Being an indoor bird I would stay away from pellets and just use grain. Can you post a pic, we like pics here.
Dave


----------



## brownee (Aug 9, 2011)

Here is Brownee helping me in the office


----------



## jcorbpc (Aug 5, 2011)

Nice looking bird.


----------



## horseart4u (Jun 16, 2011)

he is so cute  i feed pigeon feed that i get either from a place i order off line or on EBAY..if there is any feed stores close to you see if they sell pigeon feed loose or in small bags, they usually come in 25 or 50 lbs bags..


----------



## jcorbpc (Aug 5, 2011)

Where are you located?


----------



## sport14692 (Jan 3, 2011)

How much do you pay Brownee per hour to help you out in the office?


----------



## brownee (Aug 9, 2011)

sport14692 said:


> How much do you pay Brownee per hour to help you out in the office?

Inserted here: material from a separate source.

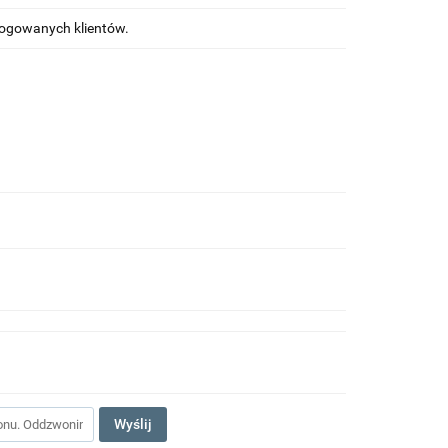
alogowanych klientów.
Wyślij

He is an intern so I don't have to pay him anything  lol


----------



## Bird Crazy (Aug 9, 2011)

Brownee sure is a beautiful bird. Love the brown white combination.Best of luck with him. I feed the wild pigeons here and have only ever seen the brown/white combination twice in the 15 years I've been doing it. I think it's great he helps you out in the office - and for fee too. LOL I guess you could say he works for peanuts. LOL

I feed Hagen's pigeon food to my pet pigeon. I buy it in 25 lb bags at a local pet supply store and he seems to do quite well on it.


----------



## Ross Howard (Nov 26, 2009)

Wild Bird Seed /no corn / small blk sunflower seeds works well & u can buy small amounts as needed for 1 pigeon at WalMArt or hardware store. Looks like roller to me. good luck.


----------